- [Saved entries]:
================================
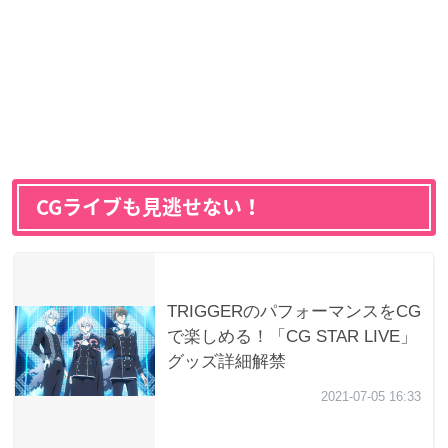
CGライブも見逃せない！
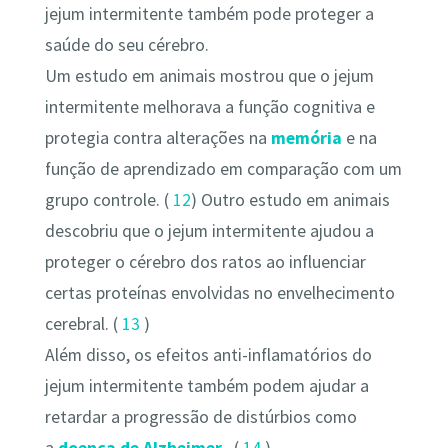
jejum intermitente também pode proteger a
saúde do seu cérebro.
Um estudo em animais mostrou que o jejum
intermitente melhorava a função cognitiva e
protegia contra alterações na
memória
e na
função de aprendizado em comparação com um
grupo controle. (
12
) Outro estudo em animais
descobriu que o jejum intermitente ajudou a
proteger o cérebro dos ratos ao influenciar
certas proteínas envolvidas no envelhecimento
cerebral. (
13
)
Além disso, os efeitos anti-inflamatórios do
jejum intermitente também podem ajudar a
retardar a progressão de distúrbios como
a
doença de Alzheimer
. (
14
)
================================
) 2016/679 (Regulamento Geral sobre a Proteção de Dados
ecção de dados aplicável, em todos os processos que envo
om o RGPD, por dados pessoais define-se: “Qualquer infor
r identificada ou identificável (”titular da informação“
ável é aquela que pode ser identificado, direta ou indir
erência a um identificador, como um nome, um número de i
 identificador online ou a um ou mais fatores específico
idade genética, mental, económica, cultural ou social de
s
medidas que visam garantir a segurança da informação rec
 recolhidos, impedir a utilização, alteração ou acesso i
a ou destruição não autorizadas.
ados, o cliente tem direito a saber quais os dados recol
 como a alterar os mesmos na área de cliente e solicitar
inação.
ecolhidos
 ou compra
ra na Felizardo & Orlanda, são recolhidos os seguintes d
================================
- [Task]:
The required answer is the run of lines above, starting at the line with "erência a um" and ending at the line with "a ou destruição não autorizadas.", reproduced exactly with both ends.

- [Result for this task]:
erência a um identificador, como um nome, um número de i
 identificador online ou a um ou mais fatores específico
idade genética, mental, económica, cultural ou social de
s
medidas que visam garantir a segurança da informação rec
 recolhidos, impedir a utilização, alteração ou acesso i
a ou destruição não autorizadas.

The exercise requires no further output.